Sebentar lagi kita akan melewati malam Nuzulul Qur’an dan aku berharap semoga malam itu akan ku lalui dengan hataman Alqur’an pertamaku. Malam yang dimana Alqur’an pertama kali di turunkan, dengan ayat pertama yang mengajurkan pada kita untuk membaca. Iqra’ atau bacalah. Bulan ini sungguh sangat penuh berkah bagiku Jack, yang dimana aku bisa meluangkan banyak waktu bersama kedua orang tuaku yang sudah sepuh, setelah sekian lama aku meninggalkan mereka. 


Kembali ke rumah kali ini, serasa berada kembali  dipelukan mereka semasa kecil. Hanya yang membuat beda adalah sewaktu kecil aku selalu dibangunkan bila waktu sahur tiba, sering merengek minta di gendong ke meja makan, bahkan sampai minta di suapi oleh Ibu. Dan sekarang akulah yang harus mengambil peran Ibu, membuat makanan di saat sahur dan berbuka, membangunkan mereka, mencuci piring, membersihkan rumah, mencuci piring, belanja di Pasar dan segala pekerjaan domestik lainnya. Sangat sibuk. Walaupun apa yang aku sediakan sangat sederhana, dan  tak enak, namun bahagiannya tak ada duanya,  sangat luar biasa. 

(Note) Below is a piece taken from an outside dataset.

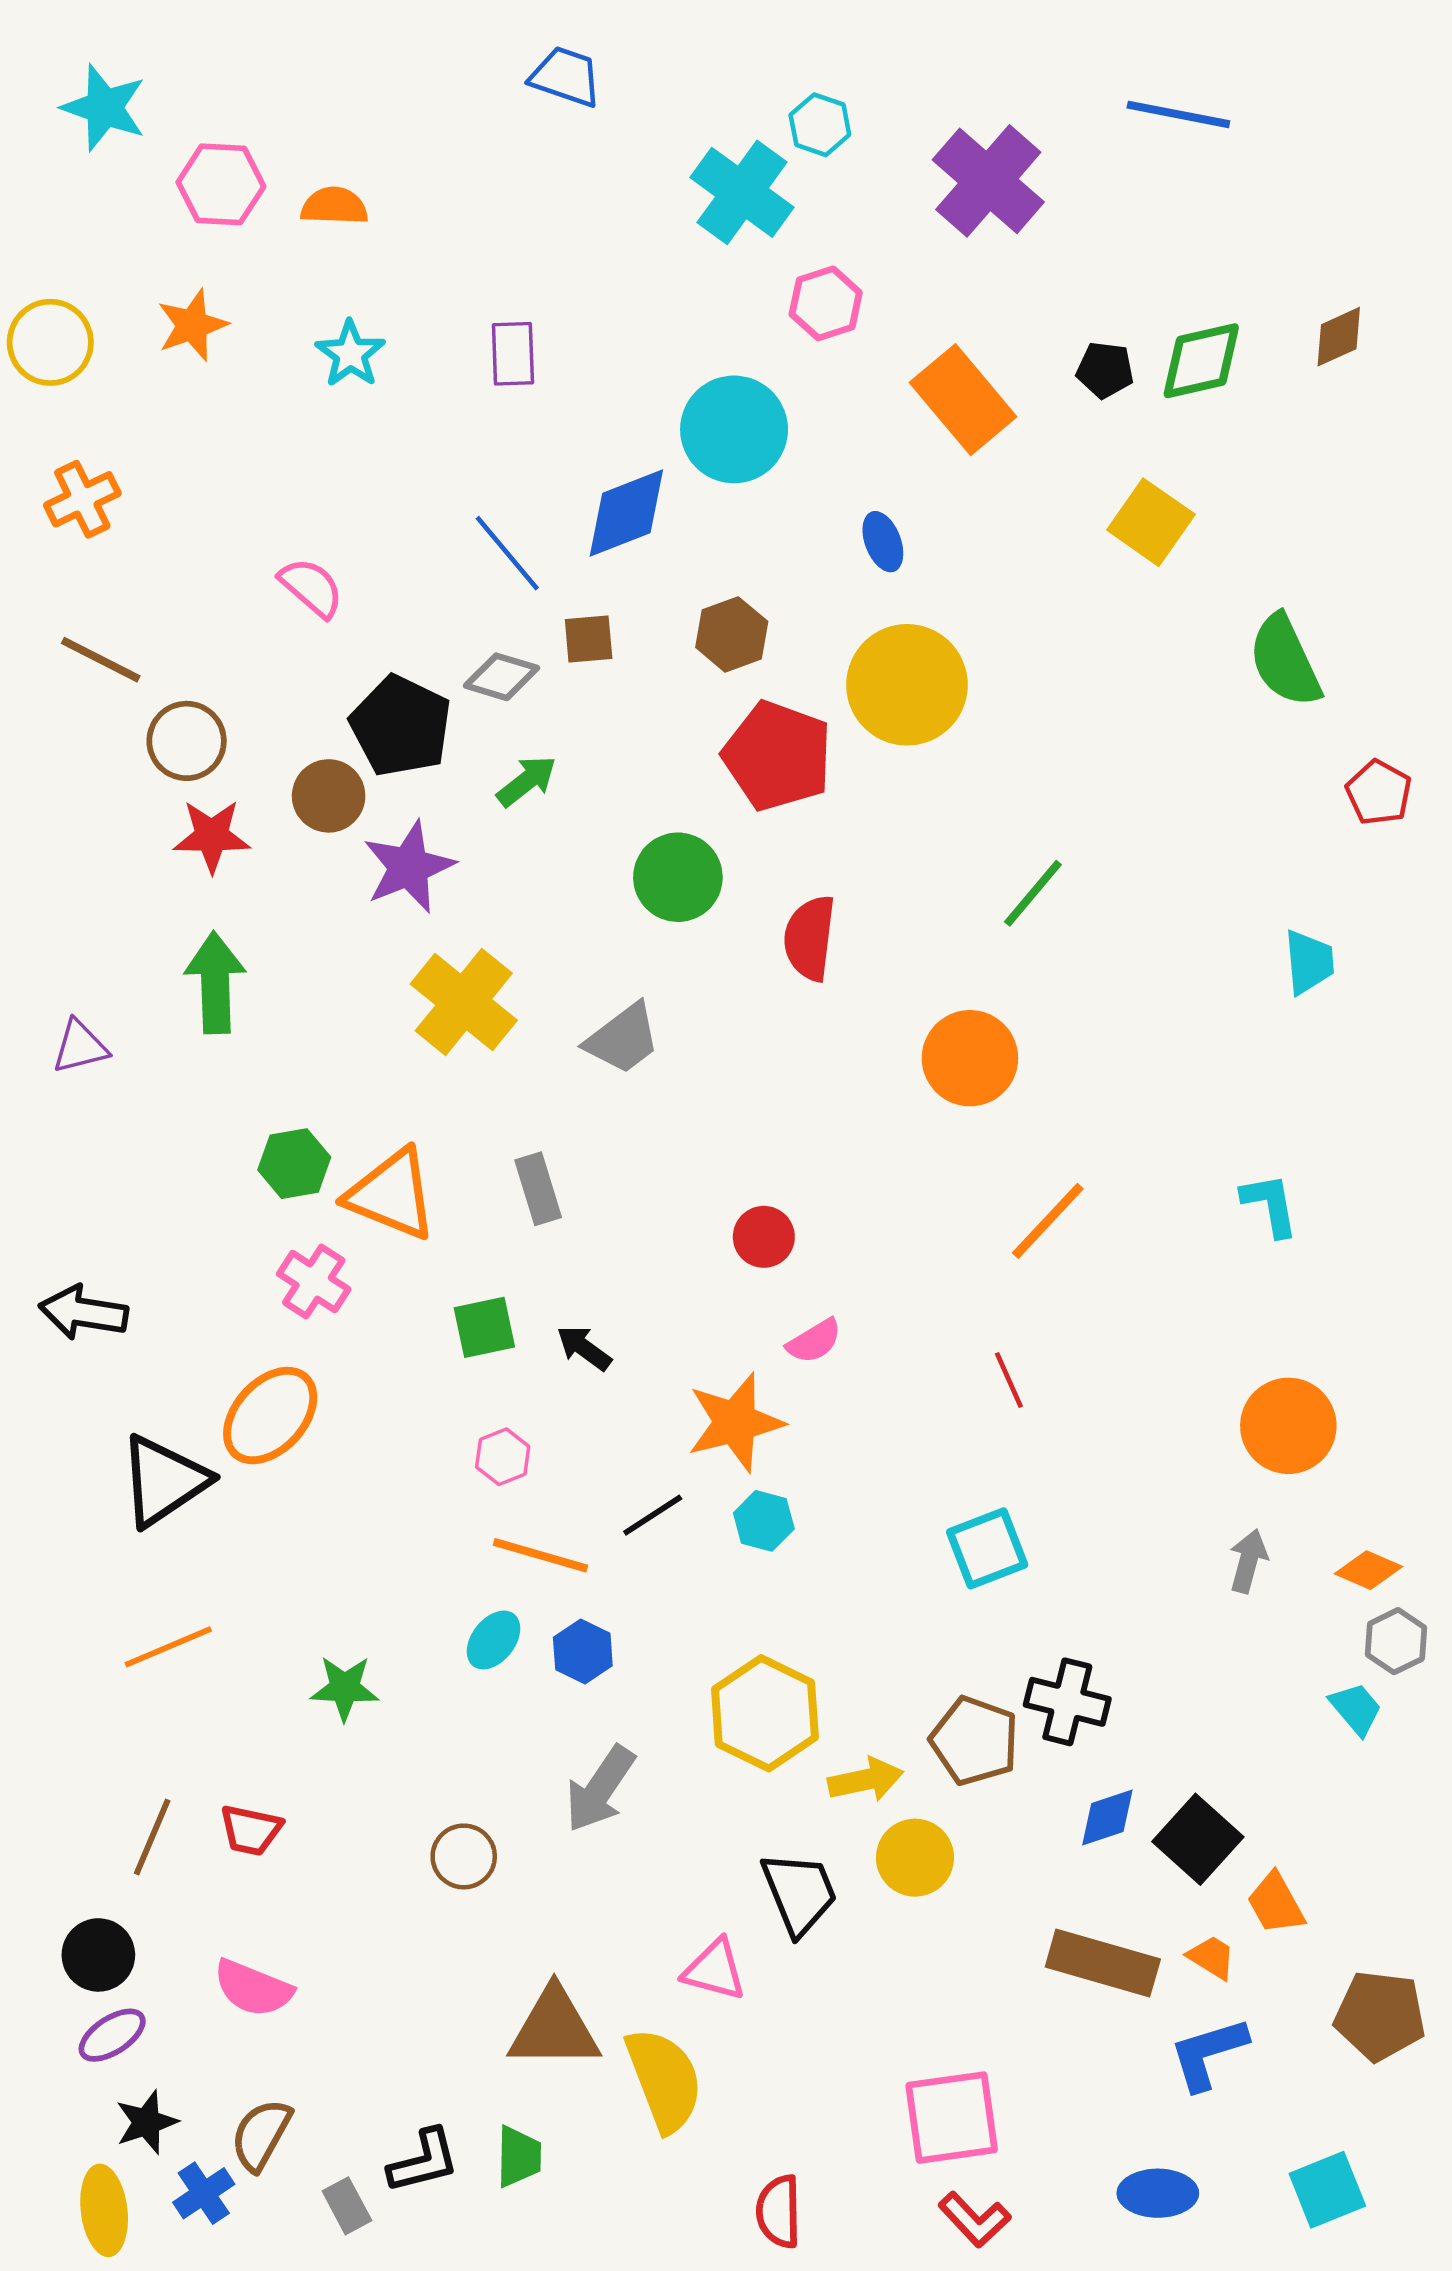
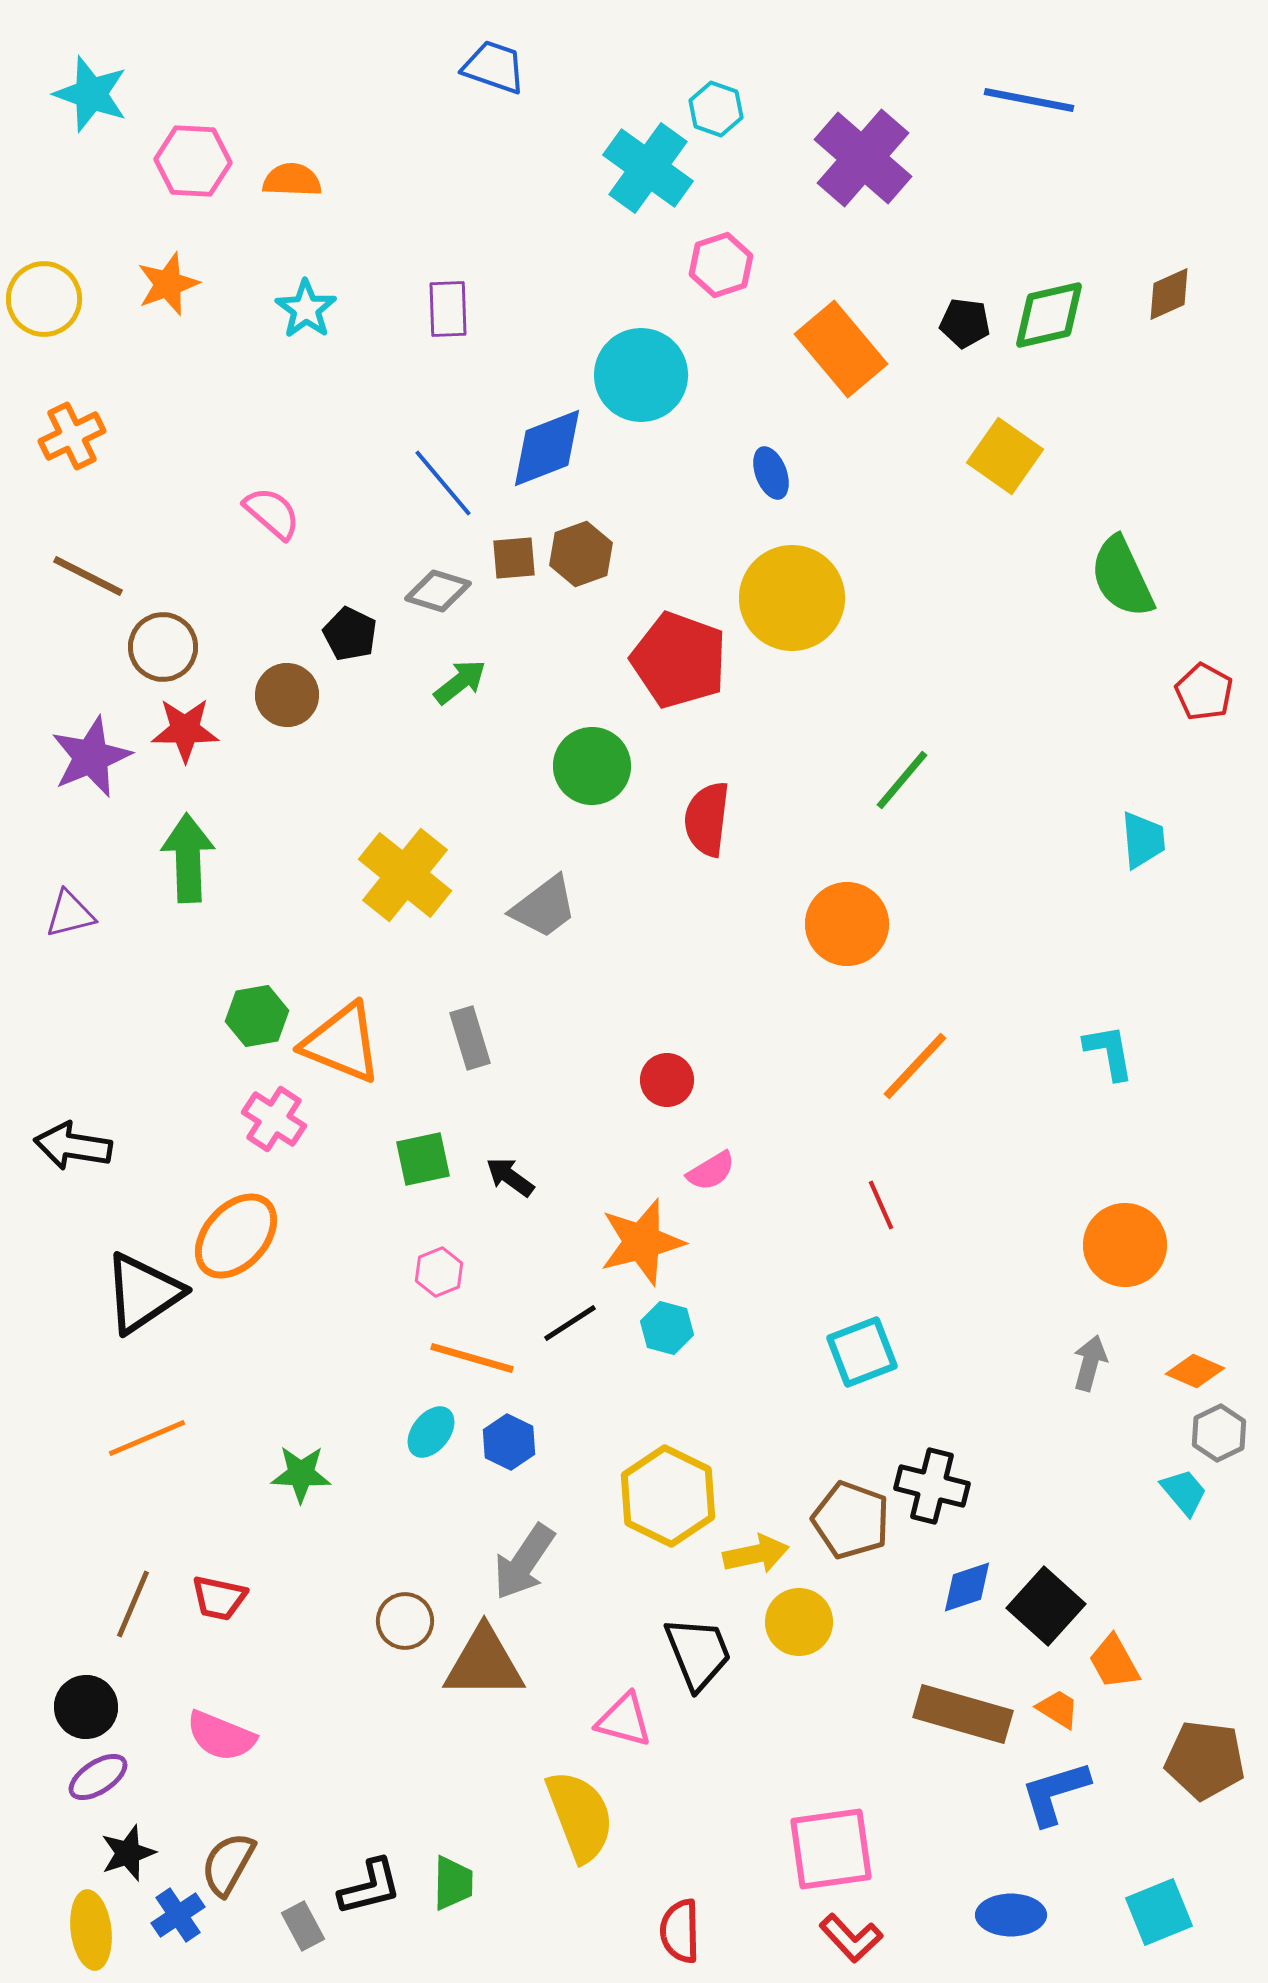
brown hexagon: (732, 634) -> (581, 554), moved
black pentagon: (401, 726) -> (350, 634), size x0.6
purple star: (409, 867) -> (91, 757), moved
brown triangle: (554, 2028) -> (484, 1663), moved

Aku sangat merindukan masa-masa ini, berkumpul bersama keluarga, bercengkerama, tertawa, bahkan saling bentak-membentak, namun itulah ciri khas keluarga kami, adalah cara kami melepas rindu. Sangat unik. Pasti tak ada di keluarga yang lain.
  

Malam ini adalah malam kesekian  sahur. (aku lupa, karena tidak ingin menghitung waktu) di bulan Ramadhan. Tahun lalu, aku menghabiskan Ramadhan bersama keluarga baruku di kampung nan jauh di seberang pulau, dan kadang bersama teman-teman baruku di kota, puasa tak karuan sesuka hati, ibadah tak karuan, sungguh berbeda dengan Ramadhan kali ini, aku merasa kembali ke dunia yang di ridhoi Allah SWT. Hati serasa tenang, bahagia.


Kembali ke sarang dimana aku dilahirkan dan dibesarkan setelah melalang buana bersama hidup yang penuh kebebasan. Sekalipun hari ini aku masih merasa bebas, bebas berpikir bahwa aku adalah manusia bebas, karena kebebasan juga adalah keterikatan kita pada suatu makna “bebas”, bahwa bebas bukan berarti kita bebas.

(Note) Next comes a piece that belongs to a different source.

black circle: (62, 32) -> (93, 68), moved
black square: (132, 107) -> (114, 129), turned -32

Malam ini begitu dingin, kakiku serasa gemetar, hawa dingin malam mulai masuk melalui selah-selah jari-jari kaki. Sepertinya aku butuh kaus kaki.  Ku ambillah kaus kaki di tas ranselku dimana tempat awalnya aku mendapatinya. Dan meskipun telah ku pasang kaus kaki usang ini tak juga mampu mengajak aku terlelap. Aku Rindu entah pada siapa. Kaus kaki usang ini seperti membawa angankan pada seseorang yang entah siapa, pada ingatan sakit hati dan cinta kasih yang mendalam pada seseorang, pada surat yang tak terbalaskan, pada kecupan yang tak terbalaskan, pada rindu yang tak terbalaskan. Ah, kaus kaki dari mana kah asalmu. Aku membatin. Namun yang aku tahu kau adalah berkat yang aku temukan terselip di antara buku-buku catatan perjalaln hidup.



Khayalanku semakin menjadi-jadi melalangbuana sampai ke negeri seberang. Aku menaiki  selembar kertas, menari-nari dan menyanyi-nyani di atas kertas yang membawaku. Tak ada rasa takut terbesit di hatiku sedikitpun. Ku kepakkan tanganku, meloncat-loncat dari awan satu ke awan satu, bergumul bersama awan-awan dan jatuh bersama hujan, memberikan berkat kepada petani-petani di atas pegunungan Amazon,  mengalir bersama ikan-ikan dan angsa-angsa putih, tak kuasa, aku pun berubah menjadi seekor angsa putih yang menunggu seorang pangeran yang akan mencabut kutukan dari si peri jahat, yang cemburu akan  berkat yang diberikan Tuhan kepadaku.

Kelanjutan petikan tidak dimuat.